When Your Depression Makes You Feel Like A Ghost
When your depression makes you feel like a ghost, he will look at you with those big, brown eyes and ask you what’s wrong. You will open your mouth to try to explain, but all that will come out is white noise.
By Gina Clingan
When your depression makes you feel like a ghost, he will look at you with those big, brown eyes and ask you what’s wrong. You will open your mouth to try to explain, but all that will come out is white noise. Your thoughts have become fuzzy manifestations of static across TV screens. You find yourself dissociating; an apparition unable to find your remote control to change the channel and tune yourself back in to reality.

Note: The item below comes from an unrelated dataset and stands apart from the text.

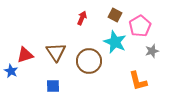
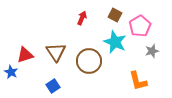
blue star: moved 1 px down
blue square: rotated 32 degrees counterclockwise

You have gotten lost in conversation with his bedroom ceiling once again, and forgotten he was even there.
He will play with your hair and ask you what you want to do. You will ask him if you can just hide from the world; haunt him and stay in his bed for the day. He will kiss your forehead and ensure you that you are always welcome with him, confirming that your home is in his presence. You will silently ask yourself how long he will put up with your own, as you zone out yet again while he tries to tell you a story about a concert he attended last summer.
When he notices your lack of response, he will rub your back and try one last time to coax some kind of explanation for your mood out of you. Unfortunately, the explanation, to your knowledge, does not exist. Embarrassed, you will pull his blue blanket over your head. When he tries to talk to you, you will tell him you are merely a figment of his imagination. You will tell him that it only feels like you’re there, but that you’re not actually present. Not really. He will uncover you, kiss you again and say, “Well, you did say you wanted to be a ghost, Love.”
You will kiss him back, allow him to wrap his arms around you, and pray that he doesn’t notice you’re already gone.
Pray he doesn’t realize, he’s holding a corpse.